Frank caused severe flooding in Scotland with the towns of Dumfries, Peebles and Ballater flooded by the rivers Nith, Tweed and Dee. Abergeldie Castle was left on the brink of serious damage after flooding eroded the banks of the Dee within feet of the foundations. On 4 January, Network Rail announced the West Coast Main Line between Carlisle and Glasgow would be closed until 1 February, with passengers either diverted through Dumfries or transferred to coaches due to significant damage to the Lamington Viaduct.

Part of Birnbeck Pier at Weston-super-Mare, North Somerset, collapsed during storms on 30 December 2015. Elland bridge in Calderdale West Yorkshire partially collapsed on 29 December.

==January 2016==
In early January heavy rain was primarily affecting eastern Scotland and north east England. The Met Office issued amber warnings for Moray, Aberdeenshire, Angus, Perthshire and Stirlingshire on 4 January. Flooding was reported to have almost cut off the town of Whitby on 4 January.

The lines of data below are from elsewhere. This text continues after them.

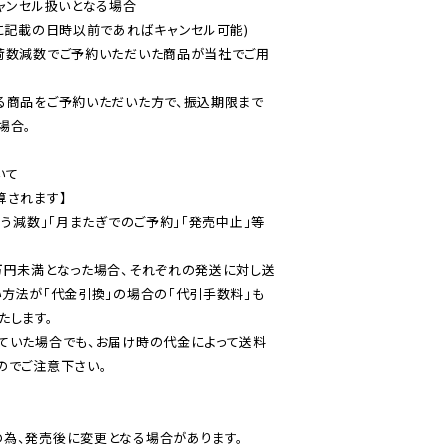
ャンセル扱いとなる場合

に記載の日時以前であればキャンセル可能)

荷数減数でご予約いただいた商品が当社でご用
る商品をご予約いただいた方で、振込期限まで
合。

て

されます】

伴う減数」「月またぎでのご予約」「発売中止」等
万円未満となった場合、それぞれの発送に対し送
い方法が「代金引換」の場合の「代引手数料」も
ていた場合でも、お届け時の代金によって送料
のでご注意下さい。
為、発売後に変更となる場合があります。
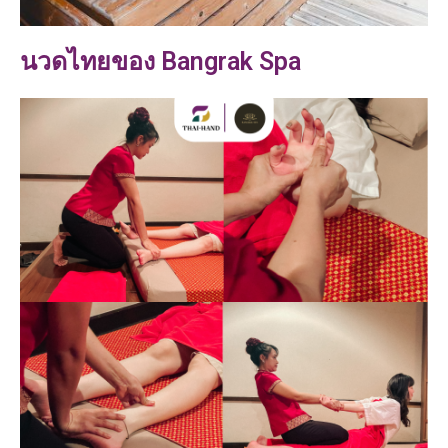
นวดไทยของ Bangrak Spa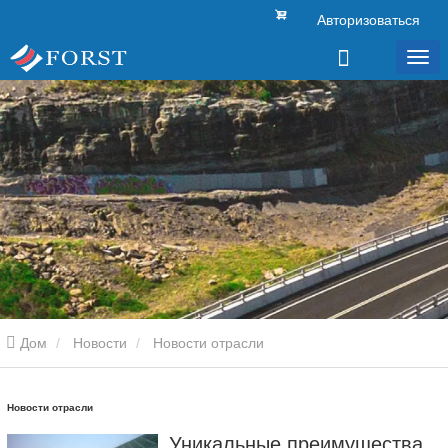
Авторизоваться
Дом
Новости
Новости отрасли
Новости отрасли
Уникальные преимущества и применимые сценарии дорожных ограждений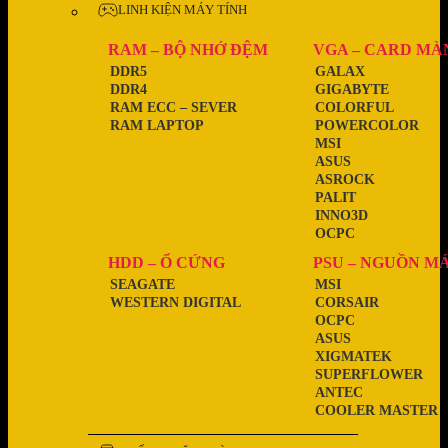
LINH KIỆN MÁY TÍNH
RAM – BỘ NHỚ ĐỆM
VGA – CARD MÀ
DDR5
GALAX
DDR4
GIGABYTE
RAM ECC – SEVER
COLORFUL
RAM LAPTOP
POWERCOLOR
MSI
ASUS
ASROCK
PALIT
INNO3D
OCPC
HDD – Ổ CỨNG
PSU – NGUỒN M
SEAGATE
MSI
WESTERN DIGITAL
CORSAIR
OCPC
ASUS
XIGMATEK
SUPERFLOWER
ANTEC
COOLER MASTER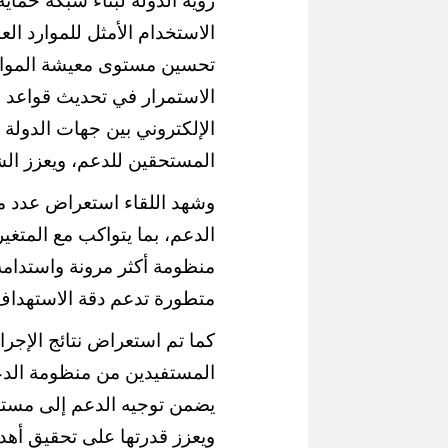
رؤية الدولة لبناء شبكة حماي
الاستخدام الأمثل للموارد الع
تحسين مستوى معيشة المواطني
الاستمرار في تحديث قواعد ا
الإلكتروني بين جهات الدولة 
المستحقين للدعم، ويعزز الشف
محافظ القاهرة يش
إقبال كبير ينعش سياحة اليوم الواحد
لكورال التعليم في 
وشهد اللقاء استعراض عدد م
ببورسعيد وبورفؤاد
(صور)
الدعم، بما يتواكب مع المتغي
منظومة أكثر مرونة واستدامة
متطورة تدعم دقة الاستهداف 
كما تم استعراض نتائج الإجراء
المستفيدين من منظومة الدعم
يضمن توجيه الدعم إلى مستح
ويعزز قدرتها على تحقيق أهداف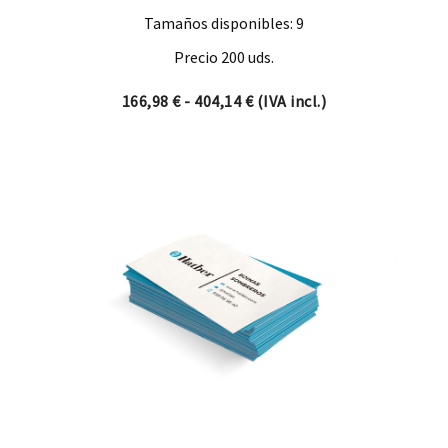
Tamaños disponibles: 9
Precio 200 uds.
Rango de precios: desde 16
166,98
€
-
404,14
€
(IVA incl.)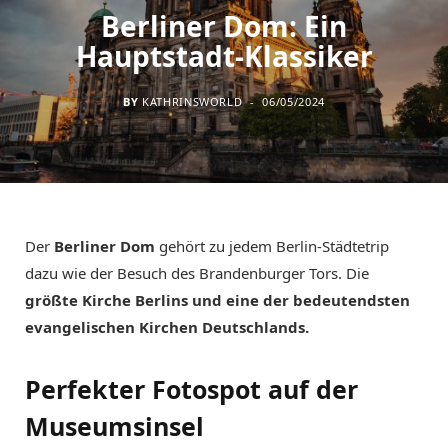
Berliner Dom: Ein
Hauptstadt-Klassiker
BY
KATHRINSWORLD
06/05/2024
Der
Berliner Dom
gehört zu jedem Berlin-Städtetrip
dazu wie der Besuch des Brandenburger Tors. Die
größte Kirche Berlins und eine der bedeutendsten
evangelischen Kirchen Deutschlands.
Perfekter Fotospot auf der
Museumsinsel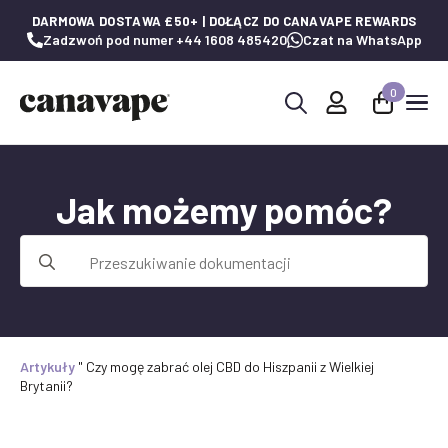
DARMOWA DOSTAWA £50+ | DOŁĄCZ DO CANAVAPE REWARDS
Zadzwoń pod numer +44 1608 485420
Czat na WhatsApp
0
Wyszukaj:
Jak możemy pomóc?
Wyszukaj:
Artykuły
"
Czy mogę zabrać olej CBD do Hiszpanii z Wielkiej
Brytanii?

On the night of 7 January, Aberdeenshire Council reported an escalating emergency response due to flooding. At first, this was confined to rivers Dee and Ythan, but later, on 8 January, had focused around flooding around Coulter, South Lanarkshire. Up to 70 properties were evacuated in total and the impacts of the storm caused disruption to rail, road, air travel, power cuts and school closures. Flooding, freezing temperature and snow reduced the ability for services to rescue and safely contain people. The River Don reached its highest water levels for 45 years. The River Ythan broke its all-time record level in one location. Scotland's first minister Nicola Sturgeon described the impacts as "devastating" and Richard Brown, head of hydrology for Sepa, described the Don's water levels as "pretty exceptional".

==Aftermath==
In response to the flooding, there has been criticism of the way in which flood risk is communicated to the public, as return periods of a 1 in 100 year flooding could be misleading, as a 1 in 100 year event means a 1% chance of one occurring in any given year, not that it is expected to happen once every hundred years. The dynamic nature of the underlying climate conditions behind such assumptions has also been questioned, with the Environment Agency stating that a "complete rethink" of the UK's flood defences is needed.

== In popular culture ==
The floods are the topic of Clare Shaw's poetry collection Flood (2018).